KNN1_boundary<-knn(training_data[,1:2],DF_M,training_data[,3],
k=1,prob=TRUE,use.all=TRUE)
new_M_KNN1<-cbind.data.frame(DF_M,KNN1_boundary)
p8=p4+geom_point(data=new_M_KNN1[,1:2],aes(x=cx,y=cy),
colour= ifelse( new_M_KNN1[ , 3]==1,"orange","blue"), alpha=.05)
KNN1pr1<-attr(KNN1_boundary,"prob")
KNN1pr2<-ifelse(KNN1_boundary=="1",1-KNN1pr1,KNN1pr1)

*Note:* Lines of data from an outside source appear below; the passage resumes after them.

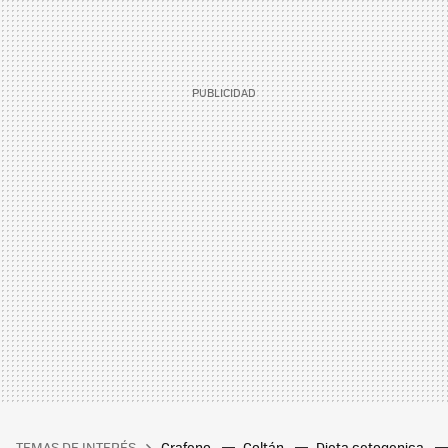
TEMAS DE INTERÉS
Grafeno
Coltán
Dieta cetogenica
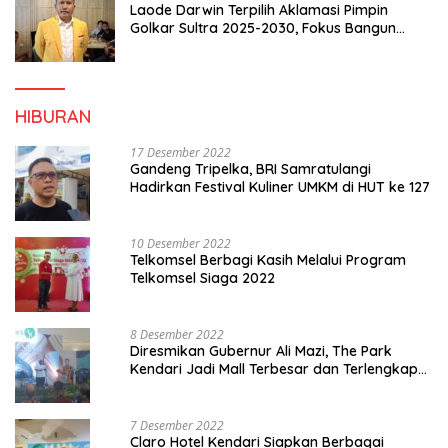
Laode Darwin Terpilih Aklamasi Pimpin
Golkar Sultra 2025-2030, Fokus Bangun
Konsolidasi dan Infrastruktur Partai
HIBURAN
17 Desember 2022
Gandeng Tripelka, BRI Samratulangi
Hadirkan Festival Kuliner UMKM di HUT ke 127
10 Desember 2022
Telkomsel Berbagi Kasih Melalui Program
Telkomsel Siaga 2022
8 Desember 2022
Diresmikan Gubernur Ali Mazi, The Park
Kendari Jadi Mall Terbesar dan Terlengkap
di Sultra
7 Desember 2022
Claro Hotel Kendari Siapkan Berbagai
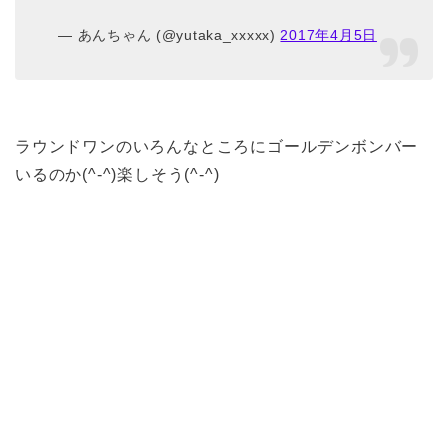
— あんちゃん (@yutaka_xxxxx)
2017年4月5日
ラウンドワンのいろんなところにゴールデンボンバー
いるのか(^-^)楽しそう(^-^)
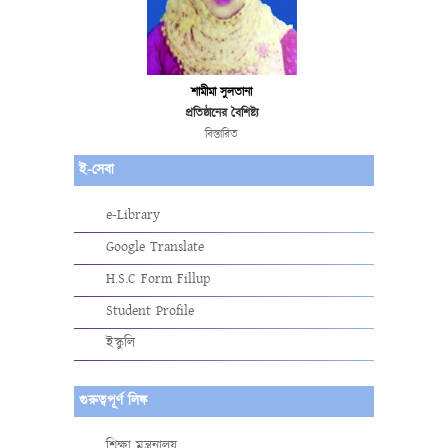
শামীমা সুলতানা
প্রতিষ্ঠানের বৈশিষ্ট্য
বিস্তারিত
ই-সেবা
e-Library
Google Translate
H.S.C Form Fillup
Student Profile
ইস্কুলি
গুরুত্বপূর্ণ লিঙ্ক
শিক্ষা মন্ত্রনালয়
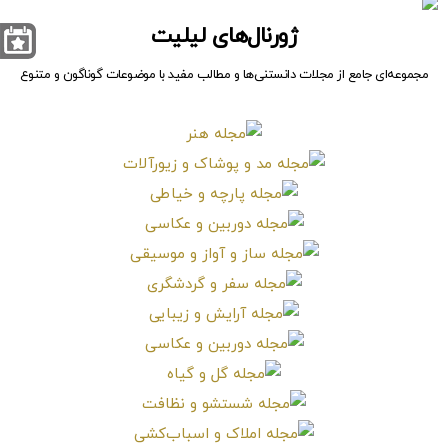
ژورنال‌های لیلیت
مجموعه‌ای جامع از مجلات دانستنی‌ها و مطالب مفید با موضوعات گوناگون و متنوع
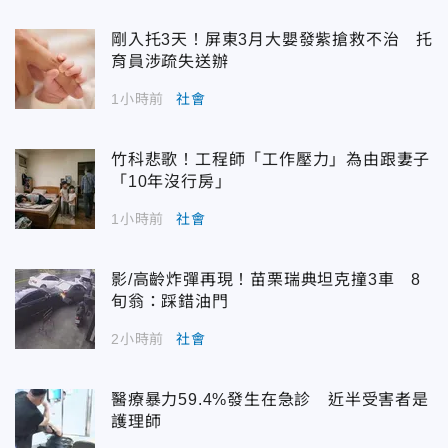
剛入托3天！屏東3月大嬰發紫搶救不治 托
育員涉疏失送辦
1小時前
社會
竹科悲歌！工程師「工作壓力」為由跟妻子
「10年沒行房」
1小時前
社會
影/高齡炸彈再現！苗栗瑞典坦克撞3車 8
旬翁：踩錯油門
2小時前
社會
醫療暴力59.4%發生在急診 近半受害者是
護理師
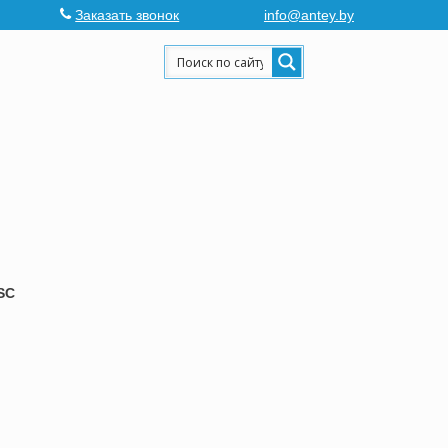
Заказать звонок
info@antey.by
SC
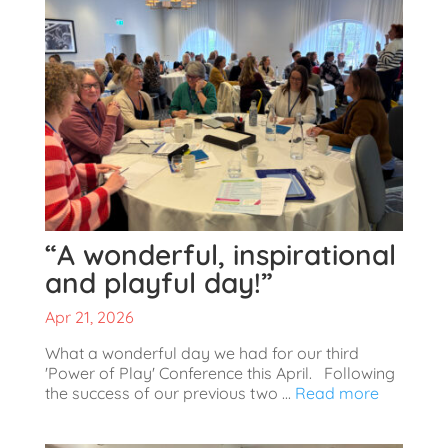
“A wonderful, inspirational
and playful day!”
Apr 21, 2026
What a wonderful day we had for our third
'Power of Play' Conference this April. Following
the success of our previous two ...
Read more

DF_M_KNN1<-cbind(DF_M,KNN1pr2)
p9=p8+
geom_contour(data=DF_M_KNN1,aes(x=cx,y=cy,z=KNN1pr2),
binwidth=.51,lwd=.5,colour="black")
p9
test_data <- as.data.frame(read_excel("~/Desktop/OrabyHW/FunPub/testing_data.xlsx"))
head(test_data)
## cx cy Y
## 1 1.1893464 -0.2660198 0
## 2 -2.6182795 2.7170750 1
## 3 -0.5477458 -1.6125951 0
## 4 1.2072968 0.2131221 0
## 5 1.7328078 1.8899233 1
## 6 -1.7083489 0.9357727 1
SDiff <- (test_data[, 3] - predict(LR, test_data[, 1:2]))^2
MSELRt <- mean(SDiff)
After applying the LR model on the test data we can see the slight improvement in the MSE, is now 0.11
KNN7t <- knn(training_data[, 1:2], test_data[, 1:2], training_data[, 3], k = 7, prob = TRUE,
use.all = TRUE)
MSEKNN7t <- mean(KNN7t != test_data[, 3])
After applying the KNN with K= 7 on the test data we can see the MSE is now 0.2
KNN1t <- knn(training_data[, 1:2], test_data[, 1:2], training_data[, 3], k = 1, prob = TRUE,
use.all = TRUE)
MSEKNN1t <- mean(KNN1t != test_data[, 3])
After applying the KNN with K= 1 on the test data we can see the MSE is now increased to 0.1
Season 2: In season 2 there will be four more contestants: contestant 4 performing logistic regression, contestant 5 performing LDA, contestant 6 performing QDA, contestant 7 performing \(naïve\) Bayes.
Comments:
Both the LR and KNN with K=1 has the same smaller testing MSE than the KNN with K= 7. So it seems that it is a tie between contestant 1 and contestant 2. However, being the parametric model LR has simplicity and better interpretability. So in my opinion contestant 1 wins!